§ Data excerpts:
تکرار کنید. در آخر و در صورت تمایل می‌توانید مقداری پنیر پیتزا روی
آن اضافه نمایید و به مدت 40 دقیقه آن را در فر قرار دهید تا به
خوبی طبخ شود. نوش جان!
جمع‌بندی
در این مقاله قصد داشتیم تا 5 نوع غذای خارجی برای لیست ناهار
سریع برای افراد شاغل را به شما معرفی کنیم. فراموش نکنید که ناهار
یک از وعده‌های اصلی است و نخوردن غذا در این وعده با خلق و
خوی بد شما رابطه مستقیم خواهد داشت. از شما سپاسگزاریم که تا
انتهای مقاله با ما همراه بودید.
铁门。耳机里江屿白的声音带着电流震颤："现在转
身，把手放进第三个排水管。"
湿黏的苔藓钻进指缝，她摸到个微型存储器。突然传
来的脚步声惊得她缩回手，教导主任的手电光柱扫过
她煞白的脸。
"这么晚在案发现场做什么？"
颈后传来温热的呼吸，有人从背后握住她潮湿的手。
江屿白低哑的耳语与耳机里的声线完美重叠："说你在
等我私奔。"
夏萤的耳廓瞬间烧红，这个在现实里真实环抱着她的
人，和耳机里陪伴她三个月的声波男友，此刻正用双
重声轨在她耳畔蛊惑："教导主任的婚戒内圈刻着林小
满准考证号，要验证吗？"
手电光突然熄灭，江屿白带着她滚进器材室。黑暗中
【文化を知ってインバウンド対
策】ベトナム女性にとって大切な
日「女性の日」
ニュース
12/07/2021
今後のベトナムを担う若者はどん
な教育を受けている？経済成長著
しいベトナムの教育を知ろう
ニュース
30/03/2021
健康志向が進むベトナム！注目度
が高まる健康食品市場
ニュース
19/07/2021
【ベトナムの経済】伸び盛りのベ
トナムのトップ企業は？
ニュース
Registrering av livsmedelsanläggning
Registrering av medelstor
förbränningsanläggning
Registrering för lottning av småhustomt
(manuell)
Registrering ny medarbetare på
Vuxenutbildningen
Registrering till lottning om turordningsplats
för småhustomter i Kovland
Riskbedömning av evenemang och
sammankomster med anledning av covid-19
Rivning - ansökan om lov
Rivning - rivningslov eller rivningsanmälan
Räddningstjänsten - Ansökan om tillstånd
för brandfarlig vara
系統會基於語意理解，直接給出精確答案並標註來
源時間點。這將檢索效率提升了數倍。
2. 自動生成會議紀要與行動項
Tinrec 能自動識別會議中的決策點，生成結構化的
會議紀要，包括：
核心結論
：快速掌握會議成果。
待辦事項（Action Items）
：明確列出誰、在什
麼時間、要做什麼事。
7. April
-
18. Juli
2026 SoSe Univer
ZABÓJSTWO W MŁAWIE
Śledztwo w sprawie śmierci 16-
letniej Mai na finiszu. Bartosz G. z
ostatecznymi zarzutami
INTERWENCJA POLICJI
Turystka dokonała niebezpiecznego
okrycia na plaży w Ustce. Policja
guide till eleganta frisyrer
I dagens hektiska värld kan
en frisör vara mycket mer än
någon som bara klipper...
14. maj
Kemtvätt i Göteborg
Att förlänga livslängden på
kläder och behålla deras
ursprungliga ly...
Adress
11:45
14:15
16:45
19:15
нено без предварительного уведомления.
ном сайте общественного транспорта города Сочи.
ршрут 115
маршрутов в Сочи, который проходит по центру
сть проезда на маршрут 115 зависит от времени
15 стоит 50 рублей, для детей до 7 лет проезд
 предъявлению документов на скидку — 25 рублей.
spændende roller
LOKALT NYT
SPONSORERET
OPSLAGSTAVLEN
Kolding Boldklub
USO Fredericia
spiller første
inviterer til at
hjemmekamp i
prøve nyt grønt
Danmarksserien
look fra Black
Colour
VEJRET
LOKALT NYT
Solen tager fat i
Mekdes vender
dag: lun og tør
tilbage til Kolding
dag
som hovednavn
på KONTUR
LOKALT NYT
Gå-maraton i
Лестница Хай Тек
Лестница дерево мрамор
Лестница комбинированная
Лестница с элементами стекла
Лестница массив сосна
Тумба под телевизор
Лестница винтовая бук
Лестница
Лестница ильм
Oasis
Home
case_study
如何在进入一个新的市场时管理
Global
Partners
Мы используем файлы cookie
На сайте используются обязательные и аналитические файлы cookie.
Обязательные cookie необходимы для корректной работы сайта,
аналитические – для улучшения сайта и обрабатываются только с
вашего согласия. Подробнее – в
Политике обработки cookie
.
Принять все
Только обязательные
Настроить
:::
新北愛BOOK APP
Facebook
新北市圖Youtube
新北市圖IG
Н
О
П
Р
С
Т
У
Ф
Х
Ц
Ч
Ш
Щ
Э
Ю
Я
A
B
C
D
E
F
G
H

§ Task to complete: Repeat every entry above exactly, leaving nothing out.

§ Written answer:
تکرار کنید. در آخر و در صورت تمایل می‌توانید مقداری پنیر پیتزا روی
آن اضافه نمایید و به مدت 40 دقیقه آن را در فر قرار دهید تا به
خوبی طبخ شود. نوش جان!
جمع‌بندی
در این مقاله قصد داشتیم تا 5 نوع غذای خارجی برای لیست ناهار
سریع برای افراد شاغل را به شما معرفی کنیم. فراموش نکنید که ناهار
یک از وعده‌های اصلی است و نخوردن غذا در این وعده با خلق و
خوی بد شما رابطه مستقیم خواهد داشت. از شما سپاسگزاریم که تا
انتهای مقاله با ما همراه بودید.
铁门。耳机里江屿白的声音带着电流震颤："现在转
身，把手放进第三个排水管。"
湿黏的苔藓钻进指缝，她摸到个微型存储器。突然传
来的脚步声惊得她缩回手，教导主任的手电光柱扫过
她煞白的脸。
"这么晚在案发现场做什么？"
颈后传来温热的呼吸，有人从背后握住她潮湿的手。
江屿白低哑的耳语与耳机里的声线完美重叠："说你在
等我私奔。"
夏萤的耳廓瞬间烧红，这个在现实里真实环抱着她的
人，和耳机里陪伴她三个月的声波男友，此刻正用双
重声轨在她耳畔蛊惑："教导主任的婚戒内圈刻着林小
满准考证号，要验证吗？"
手电光突然熄灭，江屿白带着她滚进器材室。黑暗中
【文化を知ってインバウンド対
策】ベトナム女性にとって大切な
日「女性の日」
ニュース
12/07/2021
今後のベトナムを担う若者はどん
な教育を受けている？経済成長著
しいベトナムの教育を知ろう
ニュース
30/03/2021
健康志向が進むベトナム！注目度
が高まる健康食品市場
ニュース
19/07/2021
【ベトナムの経済】伸び盛りのベ
トナムのトップ企業は？
ニュース
Registrering av livsmedelsanläggning
Registrering av medelstor
förbränningsanläggning
Registrering för lottning av småhustomt
(manuell)
Registrering ny medarbetare på
Vuxenutbildningen
Registrering till lottning om turordningsplats
för småhustomter i Kovland
Riskbedömning av evenemang och
sammankomster med anledning av covid-19
Rivning - ansökan om lov
Rivning - rivningslov eller rivningsanmälan
Räddningstjänsten - Ansökan om tillstånd
för brandfarlig vara
系統會基於語意理解，直接給出精確答案並標註來
源時間點。這將檢索效率提升了數倍。
2. 自動生成會議紀要與行動項
Tinrec 能自動識別會議中的決策點，生成結構化的
會議紀要，包括：
核心結論
：快速掌握會議成果。
待辦事項（Action Items）
：明確列出誰、在什
麼時間、要做什麼事。
7. April
-
18. Juli
2026 SoSe Univer
ZABÓJSTWO W MŁAWIE
Śledztwo w sprawie śmierci 16-
letniej Mai na finiszu. Bartosz G. z
ostatecznymi zarzutami
INTERWENCJA POLICJI
Turystka dokonała niebezpiecznego
okrycia na plaży w Ustce. Policja
guide till eleganta frisyrer
I dagens hektiska värld kan
en frisör vara mycket mer än
någon som bara klipper...
14. maj
Kemtvätt i Göteborg
Att förlänga livslängden på
kläder och behålla deras
ursprungliga ly...
Adress
11:45
14:15
16:45
19:15
нено без предварительного уведомления.
ном сайте общественного транспорта города Сочи.
ршрут 115
маршрутов в Сочи, который проходит по центру
сть проезда на маршрут 115 зависит от времени
15 стоит 50 рублей, для детей до 7 лет проезд
 предъявлению документов на скидку — 25 рублей.
spændende roller
LOKALT NYT
SPONSORERET
OPSLAGSTAVLEN
Kolding Boldklub
USO Fredericia
spiller første
inviterer til at
hjemmekamp i
prøve nyt grønt
Danmarksserien
look fra Black
Colour
VEJRET
LOKALT NYT
Solen tager fat i
Mekdes vender
dag: lun og tør
tilbage til Kolding
dag
som hovednavn
på KONTUR
LOKALT NYT
Gå-maraton i
Лестница Хай Тек
Лестница дерево мрамор
Лестница комбинированная
Лестница с элементами стекла
Лестница массив сосна
Тумба под телевизор
Лестница винтовая бук
Лестница
Лестница ильм
Oasis
Home
case_study
如何在进入一个新的市场时管理
Global
Partners
Мы используем файлы cookie
На сайте используются обязательные и аналитические файлы cookie.
Обязательные cookie необходимы для корректной работы сайта,
аналитические – для улучшения сайта и обрабатываются только с
вашего согласия. Подробнее – в
Политике обработки cookie
.
Принять все
Только обязательные
Настроить
:::
新北愛BOOK APP
Facebook
新北市圖Youtube
新北市圖IG
Н
О
П
Р
С
Т
У
Ф
Х
Ц
Ч
Ш
Щ
Э
Ю
Я
A
B
C
D
E
F
G
H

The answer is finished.